**Task requirements:** Each line of the records below that holds "pour" should be copied out.

**Provided information:**

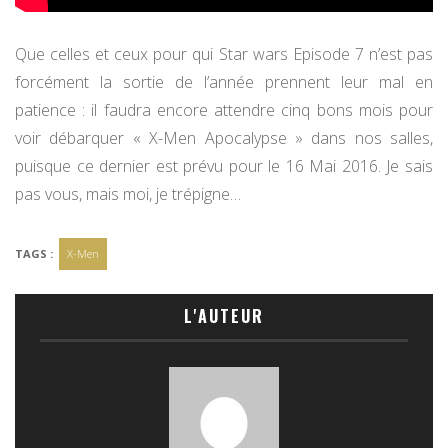
Que celles et ceux pour qui Star wars Episode 7 n’est pas
forcément la sortie de l’année prennent leur mal en
patience : il faudra encore attendre cinq bons mois pour
voir débarquer « X-Men Apocalypse » dans nos salles,
puisque ce dernier est prévu pour le 16 Mai 2016. Je sais
pas vous, mais moi, je trépigne…
TAGS :
X-Men
L'AUTEUR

**Task answer:**
Que celles et ceux pour qui Star wars Episode 7 n’est pas
patience : il faudra encore attendre cinq bons mois pour
puisque ce dernier est prévu pour le 16 Mai 2016. Je sais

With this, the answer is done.